Hello, I'm not new to programming. I've been developing games with BASIC (FreeBASIC), and Flash games with ActionScript. I even developed a scripting language for beginning programmers to make games.
Now, I decided to learn C to be able to make games for handheld consoles.
I have this code below, where I keep having error message saying:
error: request for member 'value' is something not a structure or union
What I wanted to do is be able to have an array of resizeable strings. I'm aware that there's no String datatype in C. It is why I have char *value in struct Foo. It will serve as my resizeable string in my program.
Now, struct Bar will contain a resizeable array of struct Foo, thus, Foo **foo.

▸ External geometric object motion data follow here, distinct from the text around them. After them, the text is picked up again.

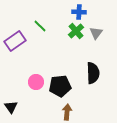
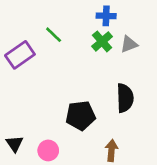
gray triangle: (96, 33) -> (129, 44), turned 32
pink circle: (36, 82) -> (48, 150), moved
brown arrow: (67, 112) -> (111, 150), moved

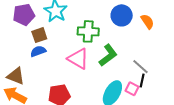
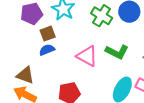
green cross: (88, 31) -> (102, 16), moved, turned 30
green L-shape: (108, 55) -> (117, 52), turned 65

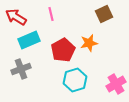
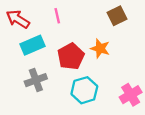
orange star: (89, 43) -> (100, 48), turned 30
gray cross: (21, 69) -> (36, 80), moved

In ActionScript, accessing value inside foo would be foo.value. And it follows that accessing foo inside bar would be bar.foo. So I was hoping, I could access value via bar through bar.foo.value. And given that foo is a resizeable array, I was hoping this would work: bar.foo[0].value.PHP Code:
#include <stdio.h>
#include <stdlib.h>
typedef struct {
int etc1;
char *value;
} Foo;
typedef struct {
char *etc2;
Foo **foo;
} Bar;
int main() {
Bar bar;
bar.foo = (Foo **) malloc(sizeof(Foo) * 2);
bar.foo[0] = (Foo *) malloc(sizeof(Foo));
bar.foo[0].value = (char *) malloc(sizeof("howdy"));
bar.foo[0].value = "howdy";
bar.foo[1] = (Foo *) malloc(sizeof(Foo));
bar.foo[1].value = (char *) malloc(sizeof("hello world"));
bar.foo[1].value = "hello world";
printf("bar.foo.value[0] = %s\n", bar.foo[0].value);
printf("bar.foo.value[1] = %s\n", bar.foo[1].value);
free(bar.foo[0].value);
free(bar.foo[0]);
free(bar.foo[1].value);
free(bar.foo[1]);
free(bar.foo);
return 0;
}
What am I doing wrong? Is this even possible? Or should I declarare a separate Foo object and pass the pointer to it and assign the value?